▶ _ABOUT THIS TASK_: Output the full listing below exactly, without the pictures.

▶ _INFORMATION PROVIDED_:
####
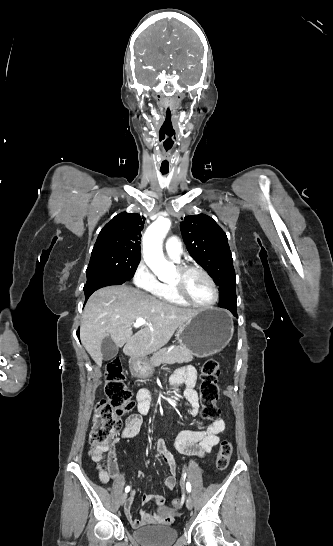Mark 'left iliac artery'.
<instances>
[{"label":"left iliac artery","mask_w":333,"mask_h":546,"mask_svg":"<svg viewBox=\"0 0 333 546\" xmlns=\"http://www.w3.org/2000/svg\"><path fill=\"white\" fill-rule=\"evenodd\" d=\"M186 489H187V491H188L189 493L191 492V484H190V482H187V484H186Z\"/></svg>","instance_id":"44dca946"}]
</instances>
####
▶ _YOUR RESPONSE_:
Mark 'left iliac artery'.
<instances>
[{"label":"left iliac artery","mask_w":333,"mask_h":546,"mask_svg":"<svg viewBox=\"0 0 333 546\" xmlns=\"http://www.w3.org/2000/svg\"><path fill=\"white\" fill-rule=\"evenodd\" d=\"M186 489H187V491H188L189 493L191 492V484H190V482H187V484H186Z\"/></svg>","instance_id":"44dca946"}]
</instances>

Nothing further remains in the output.